Больно было смотреть на бедного епископа. Руки у него тряслись, тело дрожало, как в ознобе, — казалось, всем существом он стремится отогнать страшные видения, встающие в памяти… Но он так же внезапно успокоился.
— Простите, — сказал он кротко. — Это все нервы. Если путь мой и приведет меня в бездну ужаса, да свершится воля его. Мне ли роптать на пославшего меня в мир?
Рыдания подступили мне к горлу. Великий епископ! Воин! Воин во имя божие!
За этот вечер он многое рассказал нам.
— Я продал свой дом, вернее — дома, и все мое достояние, и сделал это тайно, иначе мне ничего не оставили бы. Это было бы ужасно.
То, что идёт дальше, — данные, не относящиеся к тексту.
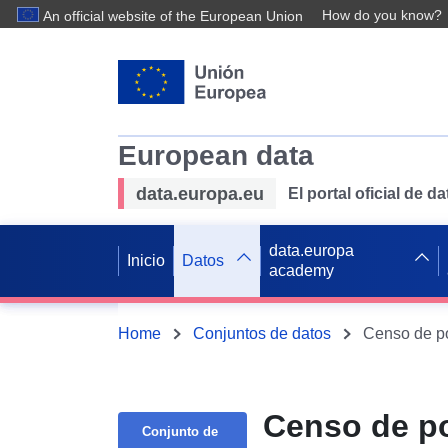
How do you know?
An official website of the European Union
European data
data.europa.eu
El portal oficial de 
data.europa
Inicio
Datos
academy
Home
Conjuntos de datos
Censo de po
Censo de po
Conjunto de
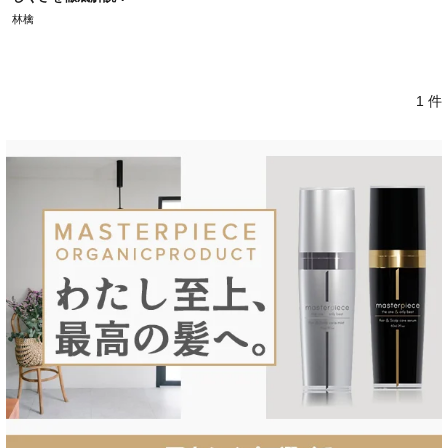
林檎
1 件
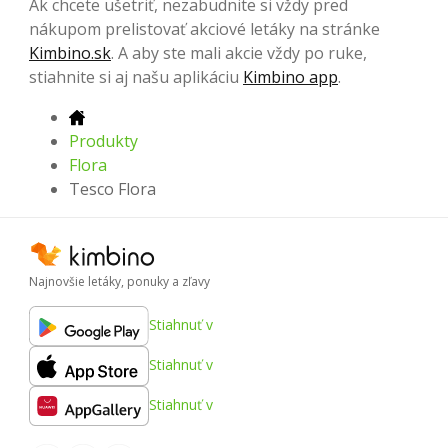
Ak chcete ušetriť, nezabudnite si vždy pred
nákupom prelistovať akciové letáky na stránke
Kimbino.sk
. A aby ste mali akcie vždy po ruke,
stiahnite si aj našu aplikáciu
Kimbino app
.
Produkty
Flora
Tesco Flora
Najnovšie letáky, ponuky a zľavy
Stiahnuť v
Stiahnuť v
Stiahnuť v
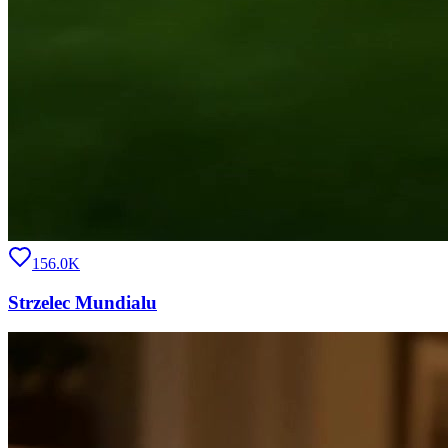
156.0K
Strzelec Mundialu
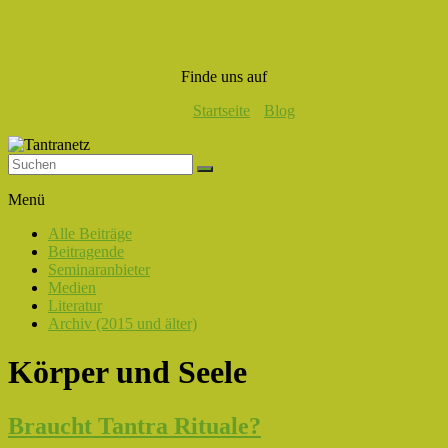
Finde uns auf
Startseite
Blog
Tantranetz
Menü
Verbindung
Alle Beiträge
in
Beitragende
Liebe,
Seminaranbieter
Eros
Medien
und
Literatur
Tantra
Archiv (2015 und älter)
Körper und Seele
Braucht Tantra Rituale?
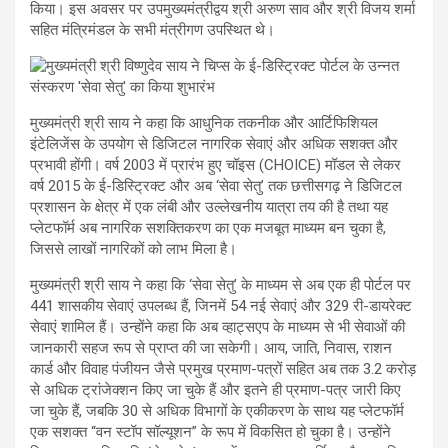
किया। इस अवसर पर उपमुख्यमंत्रीद्वय श्री अरुण साव और श्री विजय शर्मा
सहित मंत्रिमंडल के सभी मंत्रीगण उपस्थित थे।
मुख्यमंत्री श्री साय ने कहा कि आधुनिक तकनीक और आर्टिफिशियल
इंटेलिजेंस के उपयोग से डिजिटल नागरिक सेवाएं और अधिक सशक्त और
प्रभावी होंगी। वर्ष 2003 में प्रारंभ हुए चॉइस (CHOICE) मॉडल से लेकर
वर्ष 2015 के ई-डिस्ट्रिक्ट और अब ‘सेवा सेतु’ तक छत्तीसगढ़ ने डिजिटल
प्रशासन के क्षेत्र में एक लंबी और उल्लेखनीय यात्रा तय की है तथा यह
प्लेटफॉर्म अब नागरिक सशक्तिकरण का एक मजबूत माध्यम बन चुका है,
जिससे लाखों नागरिकों को लाभ मिला है।
मुख्यमंत्री श्री साय ने कहा कि ‘सेवा सेतु’ के माध्यम से अब एक ही पोर्टल पर
441 शासकीय सेवाएं उपलब्ध हैं, जिनमें 54 नई सेवाएं और 329 री-डायरेक्ट
सेवाएं शामिल हैं। उन्होंने कहा कि अब व्हाट्सएप के माध्यम से भी सेवाओं की
जानकारी सहज रूप से प्राप्त की जा सकेगी। आय, जाति, निवास, राशन
कार्ड और विवाह पंजीयन जैसे प्रमुख प्रमाण-पत्रों सहित अब तक 3.2 करोड़
से अधिक ट्रांजेक्शन किए जा चुके हैं और इतने ही प्रमाण-पत्र जारी किए
जा चुके हैं, जबकि 30 से अधिक विभागों के एकीकरण के साथ यह प्लेटफॉर्म
एक सशक्त “वन स्टॉप सॉल्यूशन” के रूप में विकसित हो चुका है। उन्होंने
Я просто надивиться не могу, сколько картофеля, хлеба, мяса и топлива можно купить на двести — триста тысяч долларов. — Епископ повернулся к Эрнесту. — Вы были правы, молодой человек. Труд оплачивается ужасающе низко. Я никогда не трудился и только велеречиво взывал к фарисеям, думая, что проповедую слово божие, а между тем у меня у самого было полумиллионное состояние. Я представления не имел, что значат полмиллиона, пока не научился исчислять деньги стоимостью картофеля, хлеба, масла, мяса. А тогда я понял и другое. Я понял, что мне принадлежат горы картофеля, хлеба и мяса и что я и пальцем не пошевелил, чтобы добыть их. И мне стало ясно, что кто-то другой трудился, добывал — и был потом ограблен. А столкнувшись с бедняками, я воочию увидел тех, кто ограблен, кто голодает и нуждается, потому что их всего лишили.